=== WHAT THE TASK ASKS ===
Only the lines containing "クオン流山おおたかの森" should appear in the answer, copied from the listing below.

=== TASK INPUTS ===
►

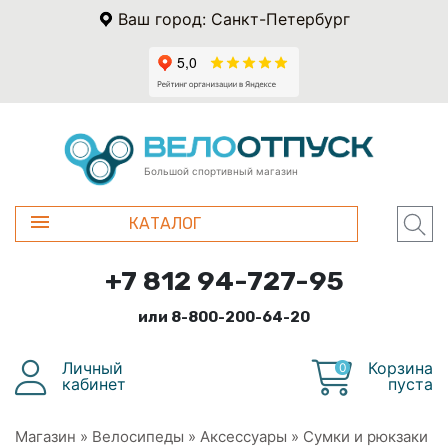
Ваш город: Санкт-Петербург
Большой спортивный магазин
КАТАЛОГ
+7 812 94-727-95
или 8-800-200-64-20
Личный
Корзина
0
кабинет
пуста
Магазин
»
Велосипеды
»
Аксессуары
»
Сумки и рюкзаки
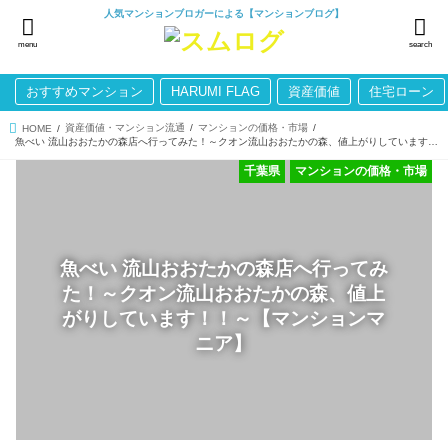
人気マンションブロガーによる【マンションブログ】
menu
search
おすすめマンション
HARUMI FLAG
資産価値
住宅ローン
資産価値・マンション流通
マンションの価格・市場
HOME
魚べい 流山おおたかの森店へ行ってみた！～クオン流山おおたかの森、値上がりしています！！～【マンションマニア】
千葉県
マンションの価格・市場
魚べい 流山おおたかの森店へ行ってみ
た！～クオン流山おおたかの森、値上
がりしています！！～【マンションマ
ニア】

◄
►

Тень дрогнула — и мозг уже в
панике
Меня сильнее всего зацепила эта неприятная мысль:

◄

=== YOUR SOLUTION ===
魚べい 流山おおたかの森店へ行ってみた！～クオン流山おおたかの森、値上がりしています！！～【マンションマニア】
た！～クオン流山おおたかの森、値上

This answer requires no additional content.